Given that this confusion is irreversible, it is difficult to have a unified standard for defining session. When reading session-related information, we can only rely on context to infer and understand. But we can understand it this way: For example, when we make a call, from the moment the call is made to the moment we hang up, the phone remains connected, so this connected state is called session. It is a public variable that always exists during the interaction between the visitor and the entire website. When the client does not support COOKIE, in order to ensure that the data is correct and safe, the SESSION variable is used. Visitors to the website are assigned a unique identifier, a so-called session ID. It is either stored in a client-side cookie or passed via the URL.

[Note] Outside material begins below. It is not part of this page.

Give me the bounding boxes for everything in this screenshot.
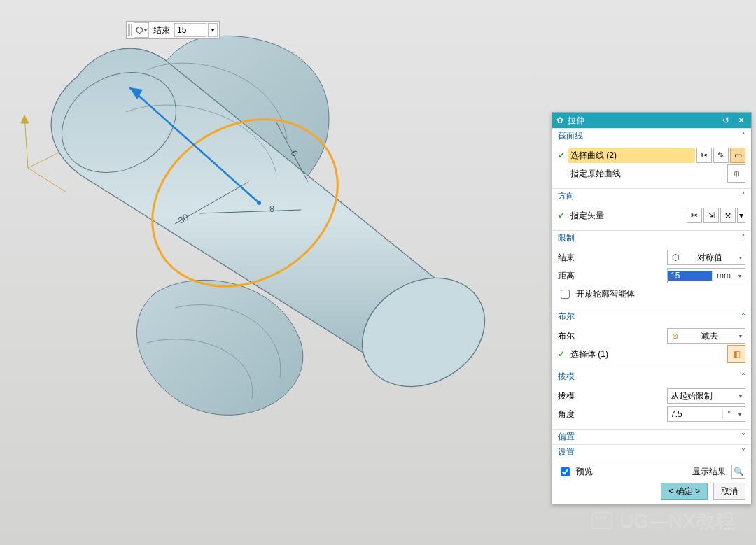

The invention of SESSION filled the limitations of the HTTP protocol: the HTTP protocol is considered a stateless protocol and cannot know the user's browsing status. When it completes the response on the server side, the server loses contact with the browser. This is consistent with the original purpose of the HTTP protocol. The client only needs to simply request the server to download certain files. Neither the client nor the server needs to record each other's past behavior. Each request is independent. It's like the relationship between a customer and a vending machine or an ordinary (non-membership) hypermarket.
Therefore, the user's relevant information is recorded through SESSION (cookie is another solution) for confirmation when the user makes a request to the web server again as this identity. The invention of sessions allows a user to preserve his or her information when switching between multiple pages. Website programmers all have this experience. The variables in each page cannot be used in the next page (although form and url can also be implemented, but these are very unsatisfactory methods), while the variables registered in SESSION are Can be used as a global variable.
So what is the use of SESSION? Everyone has used a shopping cart when shopping online. You can add the products you choose to the shopping cart at any time, and finally go to the checkout counter to check out. During the entire process, the shopping cart has been playing the role of temporarily storing the selected products. It is used to track the user's activities on the website. This is the role of SESSION. It can be used for user identity authentication, program status recording, and between pages. Parameter passing, etc.
COOKIE technology is used in the implementation of SESSION. SESSION will save a COOKIE containing session_id (SESSION number) on the client side; save other session variables on the server side, such as session_name, etc. When the user requests the server, the session_id is also sent to the server. By extracting the variables saved on the server side through the session_id, you can identify who the user is. It is also not difficult to understand why SESSION sometimes fails.
When the client disables COOKIE (click "Tools" - "Internet Options" in IE, click "Security" - "Custom Level" item in the pop-up dialog box, and set "Allow each conversation COOKIE" (disabled), session_id will not be passed, and SESSION will be invalid. However, php5 can automatically check the cookie status on the linux/unix platform. If the client is disabled, the system will automatically append the session_id to the url and pass it. Windows hosts do not have this feature.
Session common functions and usage
Session_start(): Start a session or return an existing session.
Note: This function has no parameters and the return value is true. If you use cookie-based sessions, the browser must not produce any output before using Session_start(), otherwise the following error will occur:
Warning: Cannot send session cache limiter - headers already sent (output started at /usr/local/apache/htdocs/cga/member/1.php:2)…………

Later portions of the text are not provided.